= WHAT NEEDS TO BE DONE =
Return nothing but the lines from the one with "VEHEMENT FINANCE NEWS NETWORK" through the one with "king with a" in the data below, word for word and without pictures.

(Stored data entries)
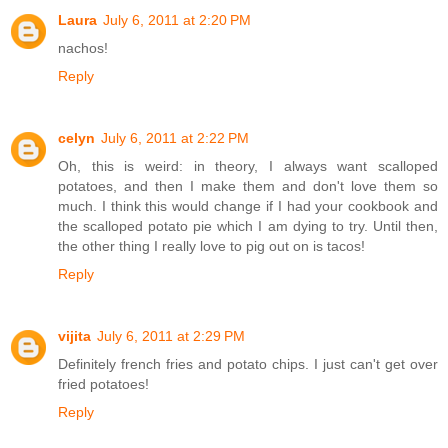
Laura
July 6, 2011 at 2:20 PM
nachos!
Reply
celyn
July 6, 2011 at 2:22 PM
Oh, this is weird: in theory, I always want scalloped
potatoes, and then I make them and don't love them so
much. I think this would change if I had your cookbook and
the scalloped potato pie which I am dying to try. Until then,
the other thing I really love to pig out on is tacos!
Reply
vijita
July 6, 2011 at 2:29 PM
Definitely french fries and potato chips. I just can't get over
fried potatoes!
Reply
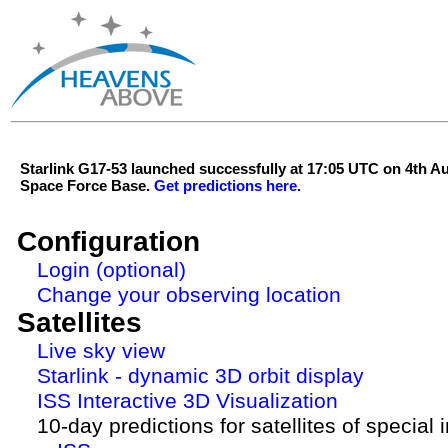
Starlink G17-53 launched successfully at 17:05 UTC on 4th 
Space Force Base.
Get predictions here.
Configuration
Login (optional)
Change your observing location
Satellites
Live sky view
Starlink - dynamic 3D orbit display
ISS Interactive 3D Visualization
10-day predictions for satellites of special 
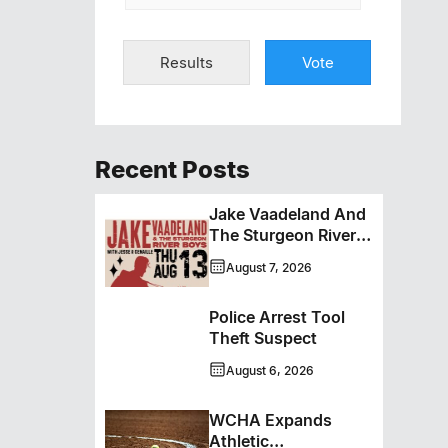
Results
Vote
Recent Posts
Jake Vaadeland And
The Sturgeon River
Boys Bringing High-
August 7, 2026
Energy Roots Music
To Brandon
Police Arrest Tool
Theft Suspect
August 6, 2026
WCHA Expands
Athletic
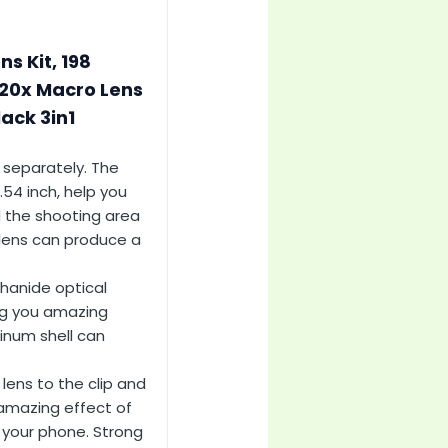
s Kit, 198
 20x Macro Lens
ack 3in1
 separately. The
.54 inch, help you
d the shooting area
 lens can produce a
thanide optical
ing you amazing
minum shell can
lens to the clip and
 amazing effect of
n your phone. Strong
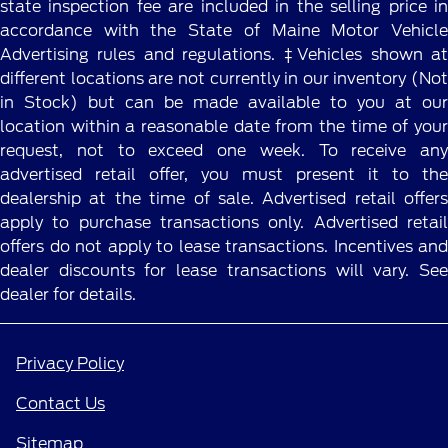
state inspection fee are included in the selling price in
accordance with the State of Maine Motor Vehicle
Advertising rules and regulations. ‡Vehicles shown at
different locations are not currently in our inventory (Not
in Stock) but can be made available to you at our
location within a reasonable date from the time of your
request, not to exceed one week. To receive any
advertised retail offer, you must present it to the
dealership at the time of sale. Advertised retail offers
apply to purchase transactions only. Advertised retail
offers do not apply to lease transactions. Incentives and
dealer discounts for lease transactions will vary. See
dealer for details.
Privacy Policy
Contact Us
Sitemap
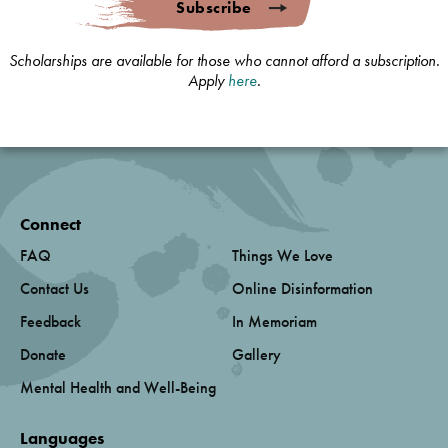
Subscribe
Scholarships are available for those who cannot afford a subscription.
Apply
here
.
Connect
FAQ
Things We Love
Contact Us
Online Disinformation
Feedback
In Memoriam
Donate
Gallery
Mental Health and Well-Being
Languages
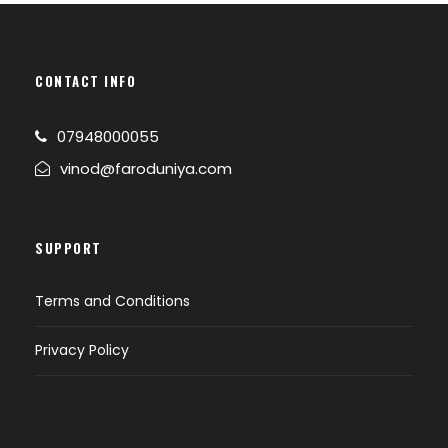
CONTACT INFO
07948000055
vinod@faroduniya.com
SUPPORT
Terms and Conditions
Privacy Policy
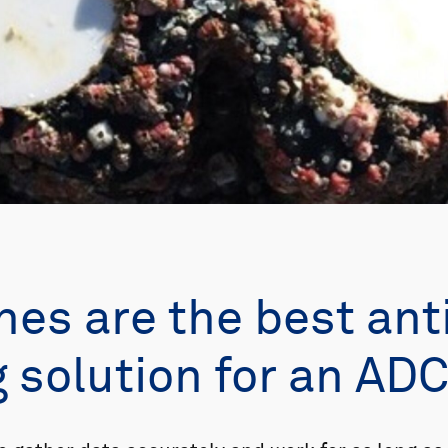
es are the best ant
g solution for an AD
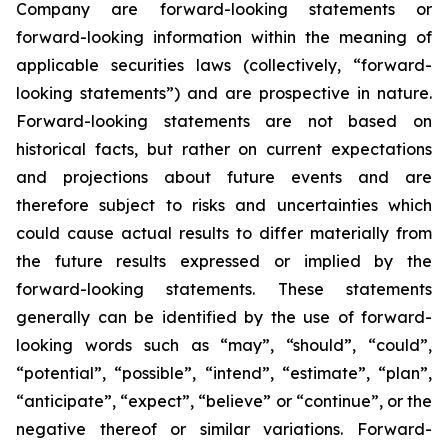
Company are forward-looking statements or
forward-looking information within the meaning of
applicable securities laws (collectively, “forward-
looking statements”) and are prospective in nature.
Forward-looking statements are not based on
historical facts, but rather on current expectations
and projections about future events and are
therefore subject to risks and uncertainties which
could cause actual results to differ materially from
the future results expressed or implied by the
forward-looking statements. These statements
generally can be identified by the use of forward-
looking words such as “may”, “should”, “could”,
“potential”, “possible”, “intend”, “estimate”, “plan”,
“anticipate”, “expect”, “believe” or “continue”, or the
negative thereof or similar variations. Forward-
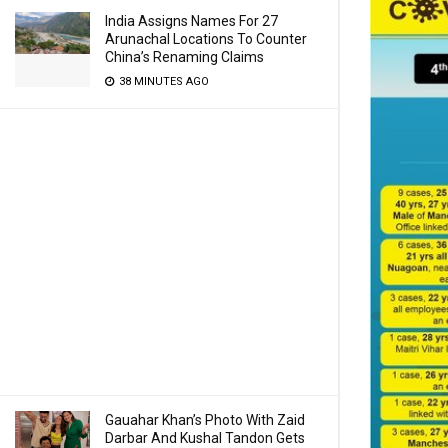
India Assigns Names For 27
Arunachal Locations To Counter
China’s Renaming Claims
38 MINUTES AGO
Gauahar Khan’s Photo With Zaid
Darbar And Kushal Tandon Gets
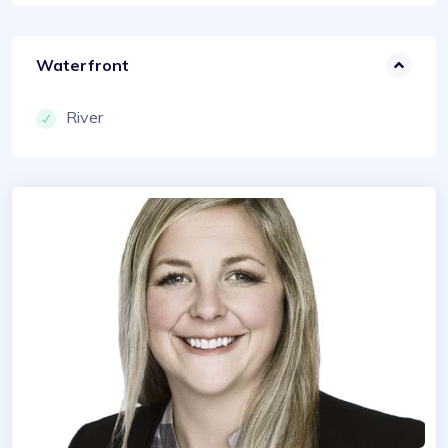
Waterfront
River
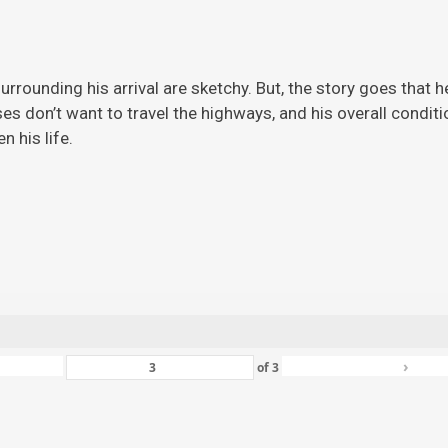
rrounding his arrival are sketchy. But, the story
goes that h
ises don’t want to travel the highways, and his overall condi
 his life.
›
of
3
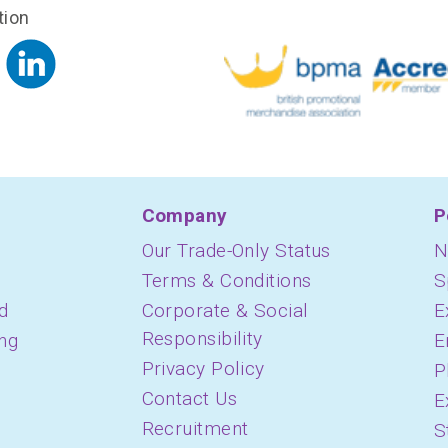
tion
Company
P
Our Trade-Only Status
N
Terms & Conditions
S
d
Corporate & Social
E
Responsibility
ing
E
Privacy Policy
P
Contact Us
E
Recruitment
S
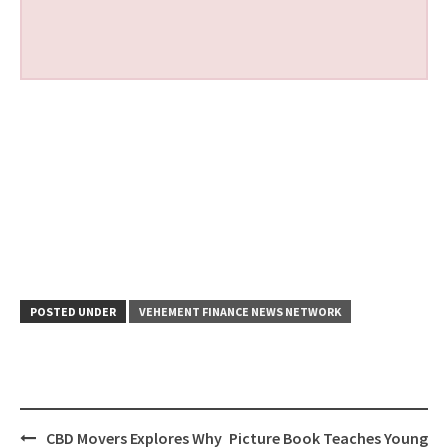
POSTED UNDER
VEHEMENT FINANCE NEWS NETWORK
Post
CBD Movers Explores Why
Picture Book Teaches Young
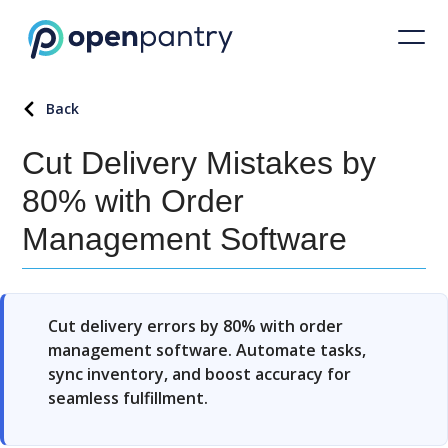
Back
Cut Delivery Mistakes by
80% with Order
Management Software
Cut delivery errors by 80% with order
management software. Automate tasks,
sync inventory, and boost accuracy for
seamless fulfillment.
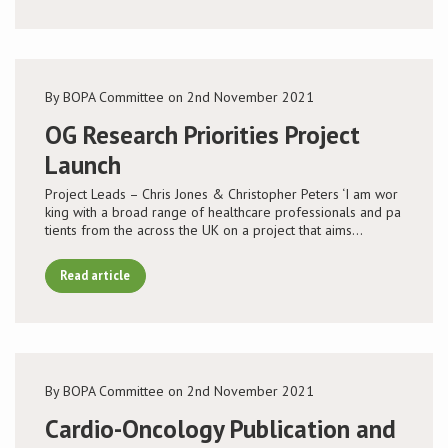
By BOPA Committee on 2nd November 2021
OG Research Priorities Project
Launch
Project Leads – Chris Jones & Christopher Peters ‘I am wor
king with a broad range of healthcare professionals and pa
tients from the across the UK on a project that aims…
Read article
By BOPA Committee on 2nd November 2021
Cardio-Oncology Publication and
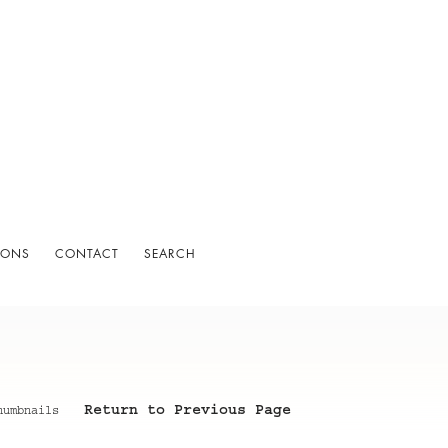
IONS
CONTACT
SEARCH
Return to Previous Page
humbnails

= ANSWER TO THIS PROBLEM =
VEHEMENT FINANCE NEWS NETWORK
Post
CBD Movers Explores Why
Picture Book Teaches Young
Back
Cut Delivery Mistakes by
80% with Order
Management Software
Cut delivery errors by 80% with order
management software. Automate tasks,
sync inventory, and boost accuracy for
seamless fulfillment.
By BOPA Committee on 2nd November 2021
OG Research Priorities Project
Launch
Project Leads – Chris Jones & Christopher Peters ‘I am wor
king with a broad range of healthcare professionals and pa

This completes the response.